« Les Apparence » est une sorte d’hommage au cinéma d’Hitchcock, et je ne sais pas pourquoi pendant la séance, je pensais précisément à « Vertigo ». La musique, le faux rythme du film, les héroïnes toutes blondes et impeccables, une filature en voiture qu’on croirait sorti d’un film des années 50, le milieu hyper bourgeois dans lequel le scénario s’inscrit ; beaucoup de chose concourent à faire penser au maitre du suspens. Alors c’est vrai, du coup, la réalisation de Fitoussi fait un peu « old school », mais il y a de jolis plans un peu géométriques, il joue avec le hors champs, rythme son film sans jamais laisser trop de temps morts, calibre ses scènes pour qu’elles durent juste ce qu’il faut, franchement, c’est plutôt du beau travail, classique mais soigné. Même s’il ne néglige pas les seconds rôles, c’est bien autour de Karin Viard que le film est construit. Dans le rôle de cette femme un peu hautaine, parvenue et mondaine, elle est immédiatement antipathique, dés la toute première scène où elle humilie sa mère lui fait honte de par ses origines. Elle est parfaitement taillé pour ce genre de composition, Karin Viard, loin des femmes un peu délurées qu’on lui fait parfois incarner, ici elle est juste comme il faut de froideur, en animal blessé mais sans pitié aucune. A ses côtés, Benjamin Biolay ben… Il fait du Benjamin Biolay. Bon, je vais être franche, en tant qu’acteur je n’ai jamais été convaincu par aucune de ses prestations et ici, pas plus qu’ailleurs.
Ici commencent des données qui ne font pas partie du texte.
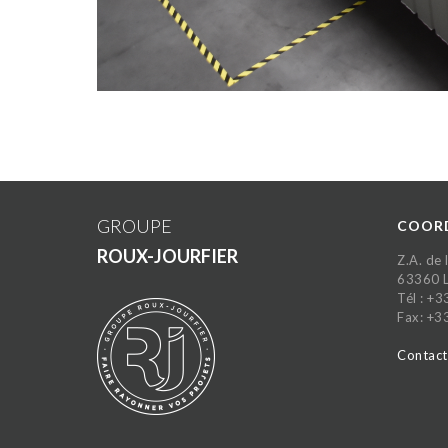
GROUPE
COOR
ROUX-JOURFIER
Z.A. de
63360 
Tél : +
Fax: +3
Contact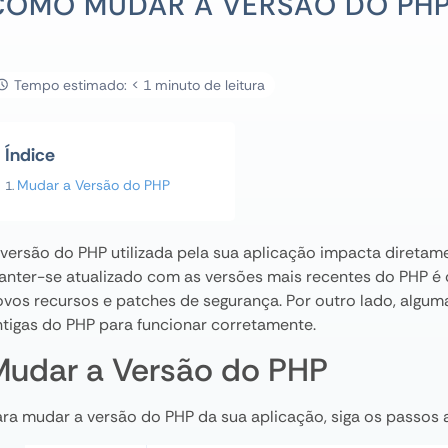
COMO MUDAR A VERSÃO DO PHP
Tempo estimado: < 1 minuto de leitura
Índice
Mudar a Versão do PHP
 versão do PHP utilizada pela sua aplicação impacta diretam
anter-se atualizado com as versões mais recentes do PHP é c
ovos recursos e patches de segurança. Por outro lado, algum
ntigas do PHP para funcionar corretamente.
Mudar a Versão do PHP
ara mudar a versão do PHP da sua aplicação, siga os passos 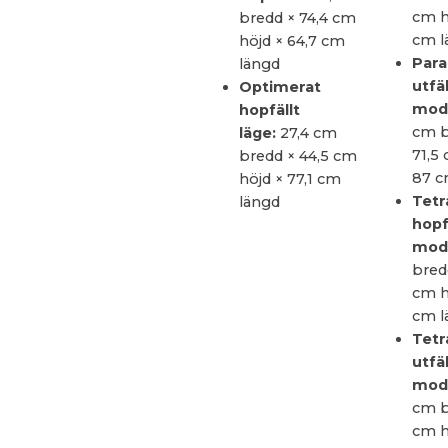
cm h
bredd × 74,4 cm
cm l
höjd × 64,7 cm
Para
längd
utfä
Optimerat
mode
hopfällt
cm b
läge:
27,4 cm
71,5
bredd × 44,5 cm
87 c
höjd × 77,1 cm
Tetr
längd
hopf
mode
bred
cm h
cm l
Tetr
utfä
mode
cm b
cm h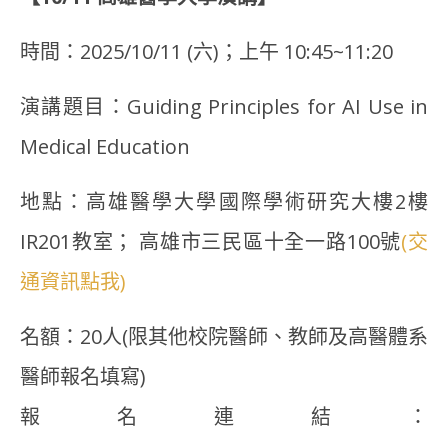
時間：2025/10/11 (六)；上午 10:45~11:20
演講題目：Guiding Principles for AI Use in
Medical Education
地點：高雄醫學大學國際學術研究大樓2樓
IR201教室； 高雄市三民區十全一路100號
(交
通資訊點我)
名額：20人(限其他校院醫師、教師及高醫體系
醫師報名填寫)
報名連結：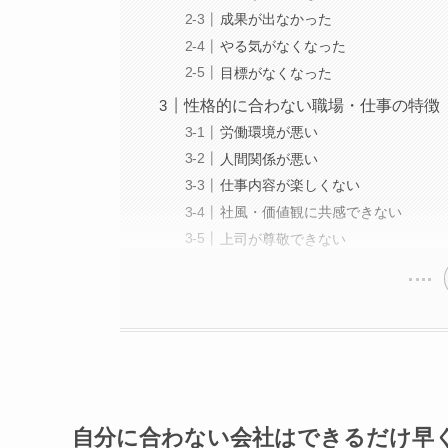
成果が出なかった
やる気がなくなった
目標がなくなった
性格的に合わない職場・仕事の特徴
労働環境が悪い
人間関係が悪い
仕事内容が楽しくない
社風・価値観に共感できない
上司が尊敬できない
自分に合わない会社はできるだけ早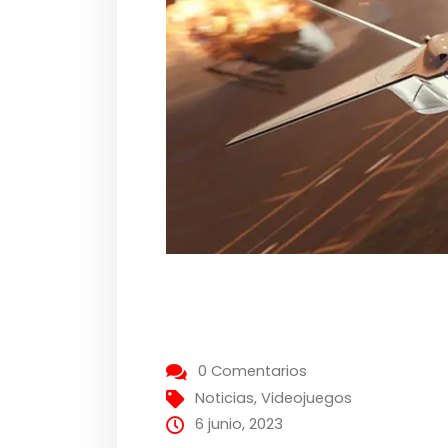
0 Comentarios
Noticias
,
Videojuegos
6 junio, 2023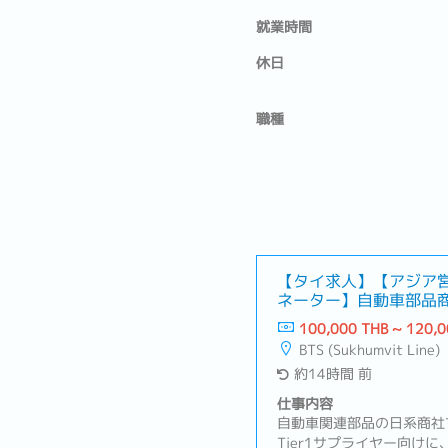
就業時間
休日
職種
【タイ求人】【アジア
ネーター】自動車部品
活かせる！好条件）
100,000 THB ~ 120,0
BTS (Sukhumvit Line)
約14時間 前
仕事内容
自動車関連部品の日系商社
Tier1サプライヤー向け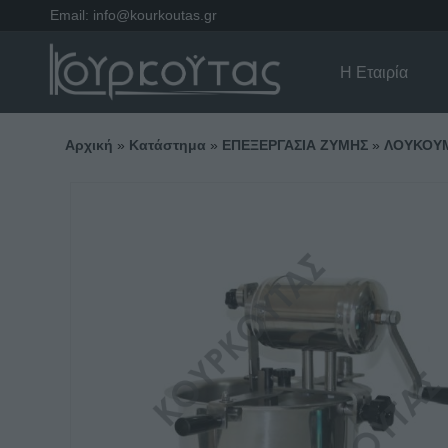
Email:
info@kourkoutas.gr
Η Εταιρία
Αρχική
»
Κατάστημα
»
ΕΠΕΞΕΡΓΑΣΙΑ ΖΥΜΗΣ
»
ΛΟΥΚΟΥ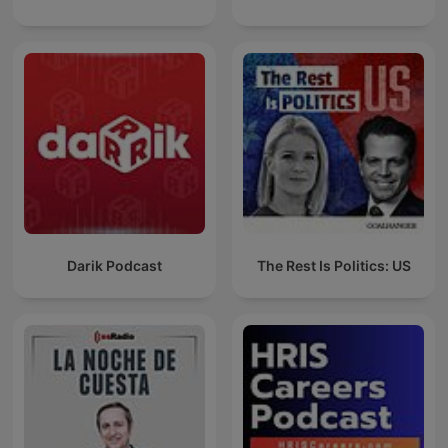
Darik Podcast
The Rest Is Politics: US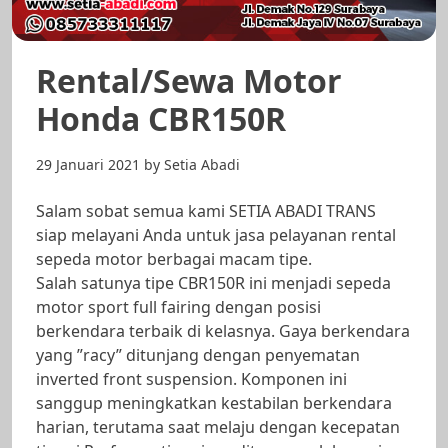
Rental/Sewa Motor
Honda CBR150R
29 Januari 2021
by
Setia Abadi
Salam sobat semua kami SETIA ABADI TRANS
siap melayani Anda untuk jasa pelayanan rental
sepeda motor berbagai macam tipe.
Salah satunya tipe CBR150R ini menjadi sepeda
motor sport full fairing dengan posisi
berkendara terbaik di kelasnya. Gaya berkendara
yang ”racy” ditunjang dengan penyematan
inverted front suspension. Komponen ini
sanggup meningkatkan kestabilan berkendara
harian, terutama saat melaju dengan kecepatan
Sa diction un peu atone, son air d’éternel Droopy qui n’arrive pas à faire passer une émotion franche, je n’adhère pas, désolée… Mais bon, ça doit venir du moi puisque tout le monde trouve merveilleux ! Pascale Arbillot ou Evelyne Buyle ont des jolies compositions à jouer, en tant que seconds rôles, et j’ai une tendresse pour la seconde qui transpire la sincérité et l’innocence. Et puis il y a Lucas Englandern dans un rôle dont il ne faut rien dire pour ne pas déflorer l’intrigue mais dont la composition insondable apporte une vraie (et efficace) impression de malaise. En apparence, le scénario s’éparpille un peu et donne l’impression de partir dans tous les sens mais en réalité, il n’en est rien. Je le trouve même au final assez cohérent et le suspens fonctionne jusqu’au bout.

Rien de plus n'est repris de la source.